• _Input data_
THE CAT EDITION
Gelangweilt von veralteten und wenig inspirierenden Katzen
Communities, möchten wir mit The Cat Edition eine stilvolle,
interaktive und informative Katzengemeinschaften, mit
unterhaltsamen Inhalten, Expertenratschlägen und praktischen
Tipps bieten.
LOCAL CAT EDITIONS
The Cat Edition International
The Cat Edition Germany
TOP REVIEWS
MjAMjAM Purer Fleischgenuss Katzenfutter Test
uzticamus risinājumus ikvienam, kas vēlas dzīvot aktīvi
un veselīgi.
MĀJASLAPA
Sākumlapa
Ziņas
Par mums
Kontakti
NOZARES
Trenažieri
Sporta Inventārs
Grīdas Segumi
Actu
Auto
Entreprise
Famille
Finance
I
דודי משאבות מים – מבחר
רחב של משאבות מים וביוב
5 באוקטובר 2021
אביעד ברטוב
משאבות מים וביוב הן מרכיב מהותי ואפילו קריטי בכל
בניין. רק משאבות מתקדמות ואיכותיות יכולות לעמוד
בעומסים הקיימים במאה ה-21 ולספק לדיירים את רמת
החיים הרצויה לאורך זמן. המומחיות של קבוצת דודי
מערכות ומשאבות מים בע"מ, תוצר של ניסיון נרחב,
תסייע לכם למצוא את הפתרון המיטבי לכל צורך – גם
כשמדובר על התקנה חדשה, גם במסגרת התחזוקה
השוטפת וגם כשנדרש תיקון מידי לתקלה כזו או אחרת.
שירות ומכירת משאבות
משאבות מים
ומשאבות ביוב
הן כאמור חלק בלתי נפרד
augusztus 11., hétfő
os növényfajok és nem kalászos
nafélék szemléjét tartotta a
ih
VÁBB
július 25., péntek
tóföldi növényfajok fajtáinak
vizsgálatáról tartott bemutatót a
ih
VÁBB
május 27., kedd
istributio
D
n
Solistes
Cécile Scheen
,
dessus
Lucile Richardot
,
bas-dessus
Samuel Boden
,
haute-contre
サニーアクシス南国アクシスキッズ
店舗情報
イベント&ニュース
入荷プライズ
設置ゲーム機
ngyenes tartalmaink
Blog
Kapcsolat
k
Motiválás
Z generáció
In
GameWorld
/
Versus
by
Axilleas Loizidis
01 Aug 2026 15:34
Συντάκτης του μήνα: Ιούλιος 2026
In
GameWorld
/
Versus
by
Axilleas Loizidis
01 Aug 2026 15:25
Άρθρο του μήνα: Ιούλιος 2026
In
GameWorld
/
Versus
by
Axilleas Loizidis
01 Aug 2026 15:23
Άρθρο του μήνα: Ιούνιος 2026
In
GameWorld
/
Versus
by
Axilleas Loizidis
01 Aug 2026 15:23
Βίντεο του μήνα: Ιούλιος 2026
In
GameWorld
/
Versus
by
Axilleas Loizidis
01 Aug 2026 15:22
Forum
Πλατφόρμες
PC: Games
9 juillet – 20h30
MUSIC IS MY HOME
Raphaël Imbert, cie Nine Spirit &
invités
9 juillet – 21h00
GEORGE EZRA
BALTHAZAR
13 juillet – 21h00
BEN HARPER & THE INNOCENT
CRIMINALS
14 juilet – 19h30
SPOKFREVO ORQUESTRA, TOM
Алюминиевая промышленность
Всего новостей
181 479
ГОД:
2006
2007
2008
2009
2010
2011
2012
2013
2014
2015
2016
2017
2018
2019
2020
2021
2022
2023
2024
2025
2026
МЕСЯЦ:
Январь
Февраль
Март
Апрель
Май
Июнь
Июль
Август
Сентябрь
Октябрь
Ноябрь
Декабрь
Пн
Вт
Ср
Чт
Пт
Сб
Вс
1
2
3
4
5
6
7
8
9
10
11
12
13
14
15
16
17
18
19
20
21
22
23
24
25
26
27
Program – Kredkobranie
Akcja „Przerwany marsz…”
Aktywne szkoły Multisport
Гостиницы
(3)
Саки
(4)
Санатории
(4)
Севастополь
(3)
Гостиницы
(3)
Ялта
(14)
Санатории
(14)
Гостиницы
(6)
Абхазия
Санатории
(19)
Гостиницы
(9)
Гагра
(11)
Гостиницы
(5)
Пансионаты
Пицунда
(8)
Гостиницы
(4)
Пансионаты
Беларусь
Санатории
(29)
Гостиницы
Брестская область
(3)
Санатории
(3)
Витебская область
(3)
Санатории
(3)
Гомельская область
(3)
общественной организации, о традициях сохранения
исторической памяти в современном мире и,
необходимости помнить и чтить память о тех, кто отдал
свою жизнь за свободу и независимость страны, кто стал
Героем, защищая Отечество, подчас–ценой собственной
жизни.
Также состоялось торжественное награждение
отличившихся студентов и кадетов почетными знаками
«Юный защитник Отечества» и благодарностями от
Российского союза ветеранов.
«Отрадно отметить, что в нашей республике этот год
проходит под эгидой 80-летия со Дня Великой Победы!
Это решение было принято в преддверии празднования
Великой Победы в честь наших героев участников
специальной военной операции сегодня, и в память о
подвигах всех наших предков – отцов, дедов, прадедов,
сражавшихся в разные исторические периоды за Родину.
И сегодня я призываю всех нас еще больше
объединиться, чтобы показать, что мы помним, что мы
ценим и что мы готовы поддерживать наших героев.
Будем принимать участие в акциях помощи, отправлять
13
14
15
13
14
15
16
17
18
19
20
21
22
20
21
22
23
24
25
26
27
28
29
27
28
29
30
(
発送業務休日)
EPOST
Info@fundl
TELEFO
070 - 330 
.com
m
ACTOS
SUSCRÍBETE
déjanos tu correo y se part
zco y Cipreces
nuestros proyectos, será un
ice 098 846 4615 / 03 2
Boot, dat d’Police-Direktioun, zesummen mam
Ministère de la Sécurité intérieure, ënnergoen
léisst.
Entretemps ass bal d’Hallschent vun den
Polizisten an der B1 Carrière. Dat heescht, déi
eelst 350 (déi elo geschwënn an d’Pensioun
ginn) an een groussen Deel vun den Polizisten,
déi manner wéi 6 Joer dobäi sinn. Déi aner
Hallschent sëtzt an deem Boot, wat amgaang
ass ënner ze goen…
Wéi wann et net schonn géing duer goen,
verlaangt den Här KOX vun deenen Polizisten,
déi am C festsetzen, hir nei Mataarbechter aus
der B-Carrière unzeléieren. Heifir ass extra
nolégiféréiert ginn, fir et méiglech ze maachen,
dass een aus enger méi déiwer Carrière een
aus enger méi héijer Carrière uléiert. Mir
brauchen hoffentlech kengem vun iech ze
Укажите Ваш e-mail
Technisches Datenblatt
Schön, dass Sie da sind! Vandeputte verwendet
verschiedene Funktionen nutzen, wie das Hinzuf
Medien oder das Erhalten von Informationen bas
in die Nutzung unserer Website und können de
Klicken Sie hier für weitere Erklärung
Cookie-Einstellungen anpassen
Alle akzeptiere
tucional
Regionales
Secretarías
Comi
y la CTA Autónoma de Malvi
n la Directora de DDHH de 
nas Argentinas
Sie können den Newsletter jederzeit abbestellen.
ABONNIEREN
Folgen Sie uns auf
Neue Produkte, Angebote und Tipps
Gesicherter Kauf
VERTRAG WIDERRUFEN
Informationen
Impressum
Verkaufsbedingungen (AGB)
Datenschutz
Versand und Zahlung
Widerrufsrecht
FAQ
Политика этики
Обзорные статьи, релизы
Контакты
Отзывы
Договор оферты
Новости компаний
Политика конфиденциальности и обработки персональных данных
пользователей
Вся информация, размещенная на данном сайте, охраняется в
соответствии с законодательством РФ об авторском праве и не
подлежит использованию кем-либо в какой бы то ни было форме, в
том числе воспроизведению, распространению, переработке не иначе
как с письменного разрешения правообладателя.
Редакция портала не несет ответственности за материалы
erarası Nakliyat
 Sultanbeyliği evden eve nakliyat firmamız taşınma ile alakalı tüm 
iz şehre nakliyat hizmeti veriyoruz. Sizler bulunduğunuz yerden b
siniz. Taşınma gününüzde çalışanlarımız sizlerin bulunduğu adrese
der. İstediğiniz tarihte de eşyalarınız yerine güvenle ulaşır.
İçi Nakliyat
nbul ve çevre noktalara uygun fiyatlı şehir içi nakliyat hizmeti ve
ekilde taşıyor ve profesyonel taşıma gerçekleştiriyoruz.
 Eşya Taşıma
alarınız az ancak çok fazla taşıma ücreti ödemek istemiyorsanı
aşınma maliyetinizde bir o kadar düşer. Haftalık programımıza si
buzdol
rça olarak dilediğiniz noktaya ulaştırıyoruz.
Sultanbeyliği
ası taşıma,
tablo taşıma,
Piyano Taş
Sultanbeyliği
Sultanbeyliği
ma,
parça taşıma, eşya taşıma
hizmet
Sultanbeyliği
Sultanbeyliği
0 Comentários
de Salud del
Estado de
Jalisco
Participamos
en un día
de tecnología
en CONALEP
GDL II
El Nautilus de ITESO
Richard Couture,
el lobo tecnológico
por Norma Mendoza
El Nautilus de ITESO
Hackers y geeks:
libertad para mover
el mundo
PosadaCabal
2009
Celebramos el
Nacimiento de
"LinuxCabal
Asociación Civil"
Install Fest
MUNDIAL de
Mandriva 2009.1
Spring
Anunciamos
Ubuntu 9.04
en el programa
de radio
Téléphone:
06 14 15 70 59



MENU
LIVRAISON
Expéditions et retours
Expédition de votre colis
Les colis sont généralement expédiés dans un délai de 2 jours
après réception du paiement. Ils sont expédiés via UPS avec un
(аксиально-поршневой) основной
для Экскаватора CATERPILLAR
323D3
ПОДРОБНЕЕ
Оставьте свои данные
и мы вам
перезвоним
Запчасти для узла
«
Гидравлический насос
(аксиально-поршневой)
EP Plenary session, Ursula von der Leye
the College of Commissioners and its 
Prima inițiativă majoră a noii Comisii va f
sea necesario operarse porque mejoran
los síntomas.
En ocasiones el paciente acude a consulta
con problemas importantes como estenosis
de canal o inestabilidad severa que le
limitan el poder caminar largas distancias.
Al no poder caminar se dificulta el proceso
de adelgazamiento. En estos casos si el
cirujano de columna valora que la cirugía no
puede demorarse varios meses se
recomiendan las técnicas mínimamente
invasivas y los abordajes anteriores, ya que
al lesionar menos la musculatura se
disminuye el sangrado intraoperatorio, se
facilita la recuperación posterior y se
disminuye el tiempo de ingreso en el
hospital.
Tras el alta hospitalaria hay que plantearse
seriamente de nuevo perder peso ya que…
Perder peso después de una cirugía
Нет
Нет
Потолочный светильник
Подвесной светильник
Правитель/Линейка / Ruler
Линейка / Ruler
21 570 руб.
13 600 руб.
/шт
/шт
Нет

• _Task prompt_
Pull out all lines from the entries above that include the word "μήνα".

• _Solution for this exercise_
Συντάκτης του μήνα: Ιούλιος 2026
Άρθρο του μήνα: Ιούλιος 2026
Άρθρο του μήνα: Ιούνιος 2026
Βίντεο του μήνα: Ιούλιος 2026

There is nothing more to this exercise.